Zum Abschluss sei gesagt: Sozialem Protestantismus geht es um die Teilhabe der Menschen – um „Gerechte Teilhabe“, um es mit dem Titel unserer letzten Denkschrift zu sagen, an den Möglichkeiten der Gesellschaft. Das umfasst elementare Lebensrechte, den Schutz vor Lebensrisiken – aber auch die Wahrnehmung politischer und kultureller Partizipation. Gerechte Teilhabe ist auf diese Weise ein anspruchsvolles Konzept: es geht um weit mehr als nur um das, was man herkömmlich als Bekämpfung von Armut begreift. Das Ziel ist die gleichberechtigte Integration der Bürger als selbstverantwortliche und für sich selbst Sorgende, die ihre Kräfte zum Wohle aller einsetzen. Das ist die Vision des sozialen Protestantismus. Sie ist, wenn sie so wollen, eine liberale Vision – aber eine, die die sozialen Voraussetzungen der Realisierung der Freiheit jedes einzelnen nicht vergisst sondern in den Vordergrund stellt. Ohne soziale Sicherheit, dem Schutz vor den sozialen und gesundheitlichen Lebensrisiken, bleibt Teilhabe auf wenige Reiche begrenzt.

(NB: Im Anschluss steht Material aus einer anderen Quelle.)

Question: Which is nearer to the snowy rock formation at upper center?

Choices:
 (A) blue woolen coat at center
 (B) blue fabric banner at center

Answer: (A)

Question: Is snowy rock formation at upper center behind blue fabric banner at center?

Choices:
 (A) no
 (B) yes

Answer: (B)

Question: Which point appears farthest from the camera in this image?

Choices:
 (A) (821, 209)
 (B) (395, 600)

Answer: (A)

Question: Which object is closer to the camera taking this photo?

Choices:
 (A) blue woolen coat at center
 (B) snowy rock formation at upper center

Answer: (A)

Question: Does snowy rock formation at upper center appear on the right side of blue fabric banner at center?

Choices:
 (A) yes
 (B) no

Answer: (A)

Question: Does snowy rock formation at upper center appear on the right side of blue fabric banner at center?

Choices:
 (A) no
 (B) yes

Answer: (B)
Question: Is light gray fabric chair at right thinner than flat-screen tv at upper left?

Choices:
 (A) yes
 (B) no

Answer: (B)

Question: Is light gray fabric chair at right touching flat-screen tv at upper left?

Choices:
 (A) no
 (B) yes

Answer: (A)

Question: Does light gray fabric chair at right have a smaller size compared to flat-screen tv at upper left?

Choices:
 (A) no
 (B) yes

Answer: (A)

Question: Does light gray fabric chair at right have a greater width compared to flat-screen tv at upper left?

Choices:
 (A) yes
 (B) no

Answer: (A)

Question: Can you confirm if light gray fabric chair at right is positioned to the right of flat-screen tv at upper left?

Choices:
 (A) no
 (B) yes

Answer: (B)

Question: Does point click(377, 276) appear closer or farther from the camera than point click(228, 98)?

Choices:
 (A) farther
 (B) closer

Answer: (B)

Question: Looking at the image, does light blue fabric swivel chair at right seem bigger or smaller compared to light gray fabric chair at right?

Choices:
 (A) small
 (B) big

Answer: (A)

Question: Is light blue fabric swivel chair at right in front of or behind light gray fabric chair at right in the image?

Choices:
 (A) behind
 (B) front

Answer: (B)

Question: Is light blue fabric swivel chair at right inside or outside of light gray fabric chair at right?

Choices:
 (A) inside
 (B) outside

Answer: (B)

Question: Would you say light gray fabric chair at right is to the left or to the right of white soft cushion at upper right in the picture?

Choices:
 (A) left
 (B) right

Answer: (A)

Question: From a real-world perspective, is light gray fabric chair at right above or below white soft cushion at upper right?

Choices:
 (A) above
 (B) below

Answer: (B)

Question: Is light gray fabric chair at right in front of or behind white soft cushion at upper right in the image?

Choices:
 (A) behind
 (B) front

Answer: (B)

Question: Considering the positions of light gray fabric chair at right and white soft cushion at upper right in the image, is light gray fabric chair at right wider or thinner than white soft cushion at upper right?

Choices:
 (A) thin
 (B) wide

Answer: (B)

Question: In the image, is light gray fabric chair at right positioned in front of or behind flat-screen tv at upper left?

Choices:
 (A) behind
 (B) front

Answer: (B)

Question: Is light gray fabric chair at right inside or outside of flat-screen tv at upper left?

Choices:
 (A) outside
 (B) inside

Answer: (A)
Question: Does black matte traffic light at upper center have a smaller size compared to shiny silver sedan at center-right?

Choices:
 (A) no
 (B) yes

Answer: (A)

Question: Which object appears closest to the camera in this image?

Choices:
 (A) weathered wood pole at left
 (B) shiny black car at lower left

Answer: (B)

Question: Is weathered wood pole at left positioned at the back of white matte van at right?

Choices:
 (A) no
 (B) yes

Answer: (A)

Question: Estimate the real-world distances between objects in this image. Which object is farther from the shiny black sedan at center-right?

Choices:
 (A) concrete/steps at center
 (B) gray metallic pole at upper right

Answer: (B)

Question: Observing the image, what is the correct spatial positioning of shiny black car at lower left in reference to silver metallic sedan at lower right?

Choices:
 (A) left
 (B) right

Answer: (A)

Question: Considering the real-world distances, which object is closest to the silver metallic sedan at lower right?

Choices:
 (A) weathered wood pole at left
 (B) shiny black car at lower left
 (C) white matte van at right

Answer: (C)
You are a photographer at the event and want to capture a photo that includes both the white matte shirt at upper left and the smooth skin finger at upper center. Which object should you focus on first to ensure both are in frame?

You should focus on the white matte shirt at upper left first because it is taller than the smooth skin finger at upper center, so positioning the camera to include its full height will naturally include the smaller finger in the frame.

        Damit alle Chancen haben, auch in höchste Positionen aufsteigen zu können, braucht es vor allem ein befähigendes und den einzelnen stärkendes Bildungswesen, das sozial Schwächere erkennbar fördert. Die Wirtschaftsordnung muss so gestaltet sein, dass sich in ihr eine faire Kooperation aller vollziehen kann, die Leistung belohnt und nicht nur Erfolg. Da wichtigste Mittel hierzu ist ein funktionierender und Fairnessregeln unterliegender Wettbewerb. Ökonomische Macht muss kontrolliert werden, nicht zuletzt auch damit es unternehmerische Freiheit gibt und Unternehmer nicht zu Getriebenen werden, die gar nichts mehr unternehmen können. Aber alle Chancengleichheit kommt an ihre Grenzen, und die Ungleichheiten würden explodieren, wenn es nicht immer wieder Korrekturen vor allem an den Vermögensverhältnissen gibt. Deswegen stehe ich eine Erhöhung der Erbschaftssteuer positiv gegenüber.

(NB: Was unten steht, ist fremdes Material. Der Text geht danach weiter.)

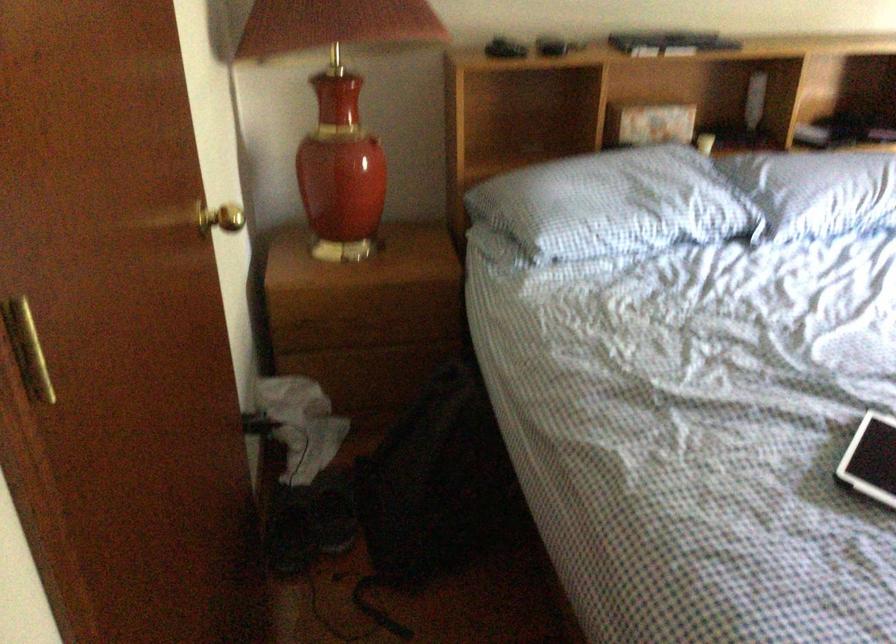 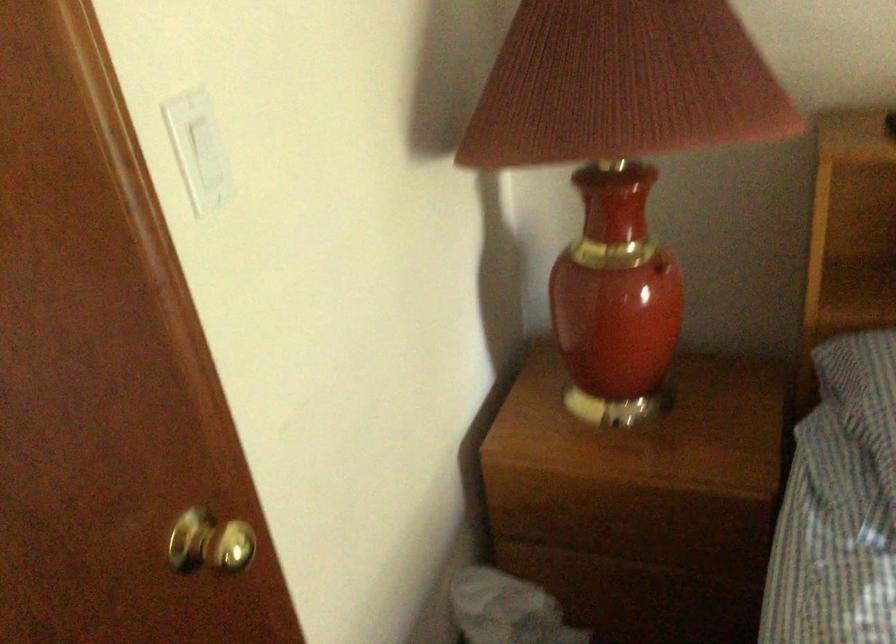 In the second image, find the point that corresponds to point 373,140 in the first image.

(661, 267) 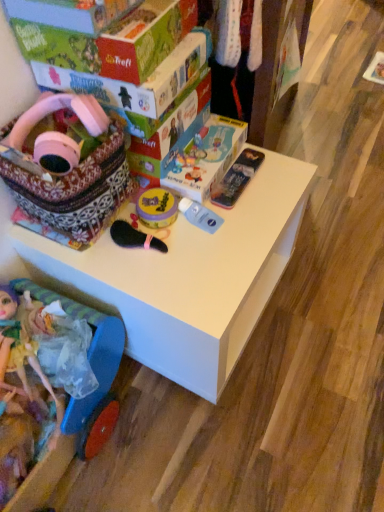 Locate an element on the screen. empty space that is ontop of white matte table at center (from a real-world perspective) is located at coordinates (191, 228).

        Die Armuts-Denkschrift hat die uns leitenden Wertentscheidungen folgendermaßen zusammengefasst: „Eine gerechte Gesellschaft muss so gestaltet sein, dass möglichst viele Menschen in der Lage sind, ihre jeweilige Begabungen sowohl zu erkennen, als auch sie auszubilden und schließlich produktiv für sich selbst und andere einsetzen zu können. Eine solche Gesellschaft investiert folglich, wo immer es geht, in die Entwicklung der Fähigkeiten der Menschen zu Gestaltung ihres eigenen Lebens sowie der gesamten Gesellschaft in ihren sozialen und wirtschaftlichen Dimensionen.“ Jeder und jede soll seine Fähigkeiten zur möglichst eigenverantwortlichen Sicherung des Lebensunterhalts und im Interesse aller solidarisch einsetzen – und muss dies auch können.

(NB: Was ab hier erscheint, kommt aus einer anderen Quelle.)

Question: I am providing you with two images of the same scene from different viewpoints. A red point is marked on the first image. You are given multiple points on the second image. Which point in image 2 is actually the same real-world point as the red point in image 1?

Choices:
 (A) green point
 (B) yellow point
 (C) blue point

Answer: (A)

        Hinter diesem Leitbild einer teilhabegerechten Gesellschaft steht die Überzeugung, dass Menschen von Gott dazu berufen sind, ihr Leben für sich selbst und für andere einzusetzen. Dieses Motiv wird nicht nur von Christen und auch nicht nur von Protestanten ernst genommen und verfolgt. Aber sie sollten es auf jeden Fall tun.